DATA FOR THE TASK Start Marker

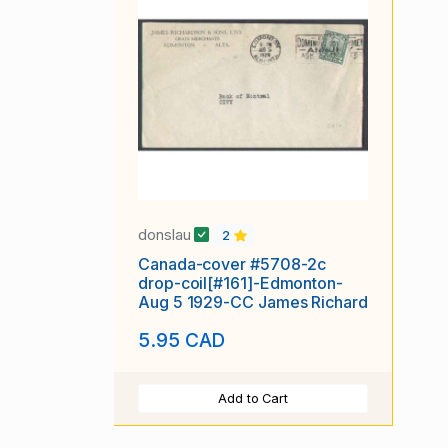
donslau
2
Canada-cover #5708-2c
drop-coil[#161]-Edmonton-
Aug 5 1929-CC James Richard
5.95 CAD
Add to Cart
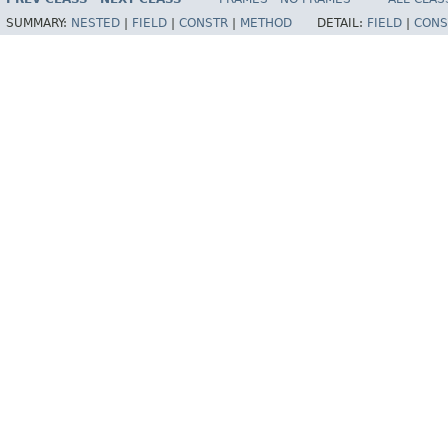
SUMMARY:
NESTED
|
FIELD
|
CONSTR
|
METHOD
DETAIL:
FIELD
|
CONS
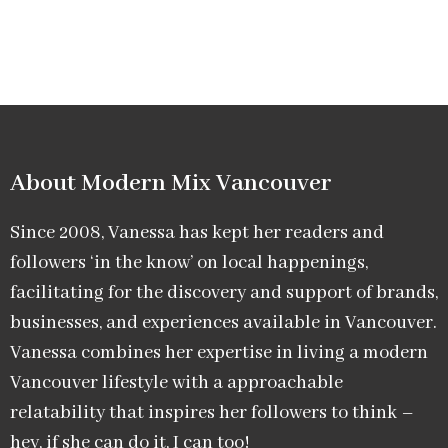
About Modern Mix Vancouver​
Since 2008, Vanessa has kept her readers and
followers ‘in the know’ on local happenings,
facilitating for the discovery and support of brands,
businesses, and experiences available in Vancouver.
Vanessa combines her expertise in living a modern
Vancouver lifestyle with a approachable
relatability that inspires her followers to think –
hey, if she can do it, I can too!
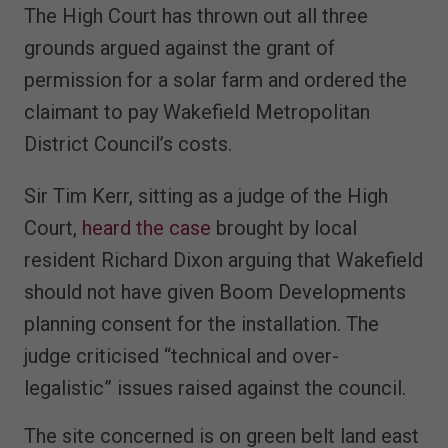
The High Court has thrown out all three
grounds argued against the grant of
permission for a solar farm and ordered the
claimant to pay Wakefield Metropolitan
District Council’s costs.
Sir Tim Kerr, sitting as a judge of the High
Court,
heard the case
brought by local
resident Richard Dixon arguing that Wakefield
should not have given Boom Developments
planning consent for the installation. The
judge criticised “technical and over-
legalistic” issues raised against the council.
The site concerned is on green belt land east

DATA FOR THE TASK End Marker

Could you return all lines from the data above that contain the string "Richard"?

Aug 5 1929-CC James Richard
resident Richard Dixon arguing that Wakefield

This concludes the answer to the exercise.